_WHAT IS NEEDED:_ No pictures in the copy. Write out the listing below exactly.

_MATERIAL FOR THE TASK:_

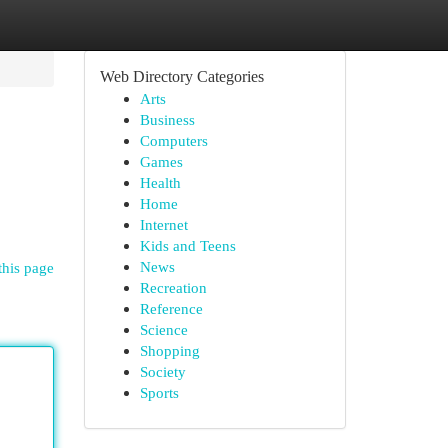
Web Directory Categories
Arts
Business
Computers
Games
Health
Home
Internet
Kids and Teens
News
this page
Recreation
Reference
Science
Shopping
Society
Sports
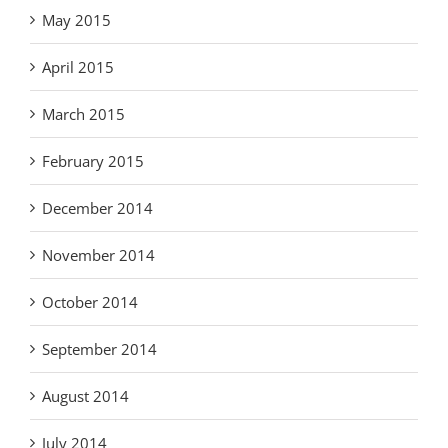
May 2015
April 2015
March 2015
February 2015
December 2014
November 2014
October 2014
September 2014
August 2014
July 2014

_ANSWER SECTION:_
Web Directory Categories
Arts
Business
Computers
Games
Health
Home
Internet
Kids and Teens
News
this page
Recreation
Reference
Science
Shopping
Society
Sports
May 2015
April 2015
March 2015
February 2015
December 2014
November 2014
October 2014
September 2014
August 2014
July 2014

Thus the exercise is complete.